Among the lines of the records, please find those that contain the word "life" and copy them.

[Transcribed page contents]
◆ ◆ ◆

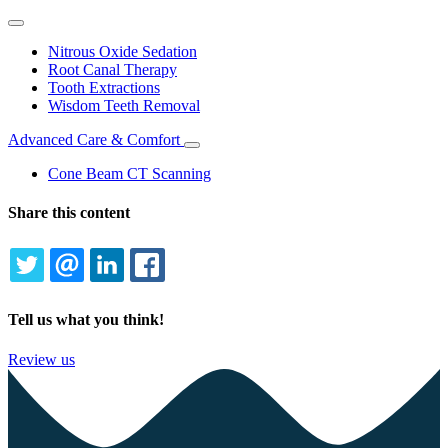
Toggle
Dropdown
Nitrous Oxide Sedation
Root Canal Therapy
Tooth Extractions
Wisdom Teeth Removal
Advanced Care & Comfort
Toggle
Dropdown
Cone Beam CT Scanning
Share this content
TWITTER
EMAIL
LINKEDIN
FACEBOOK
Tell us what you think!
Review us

◆ ◆ ◆

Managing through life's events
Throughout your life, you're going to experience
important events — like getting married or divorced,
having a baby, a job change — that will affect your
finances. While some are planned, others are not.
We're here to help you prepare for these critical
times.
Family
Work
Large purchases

◆ ◆ ◆

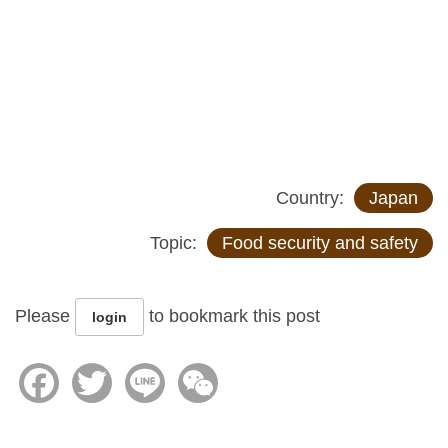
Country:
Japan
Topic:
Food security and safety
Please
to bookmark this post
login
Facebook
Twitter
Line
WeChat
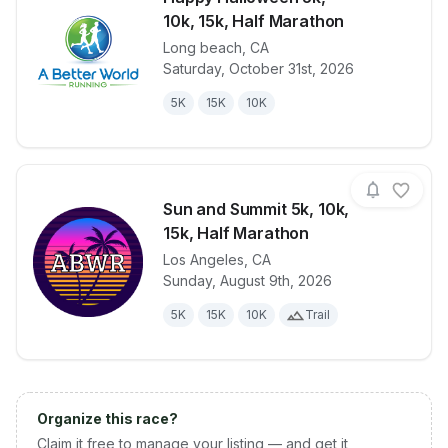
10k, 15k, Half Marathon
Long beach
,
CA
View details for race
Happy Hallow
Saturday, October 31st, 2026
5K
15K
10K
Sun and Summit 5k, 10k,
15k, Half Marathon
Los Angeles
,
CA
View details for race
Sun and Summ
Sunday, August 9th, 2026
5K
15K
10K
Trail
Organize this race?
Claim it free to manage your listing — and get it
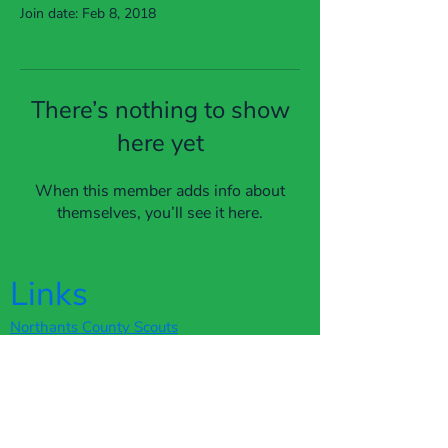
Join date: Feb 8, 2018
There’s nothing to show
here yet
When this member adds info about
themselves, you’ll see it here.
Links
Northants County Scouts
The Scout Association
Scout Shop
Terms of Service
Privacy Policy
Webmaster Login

◆ ◆ ◆

*Your response:*
Managing through life's events
Throughout your life, you're going to experience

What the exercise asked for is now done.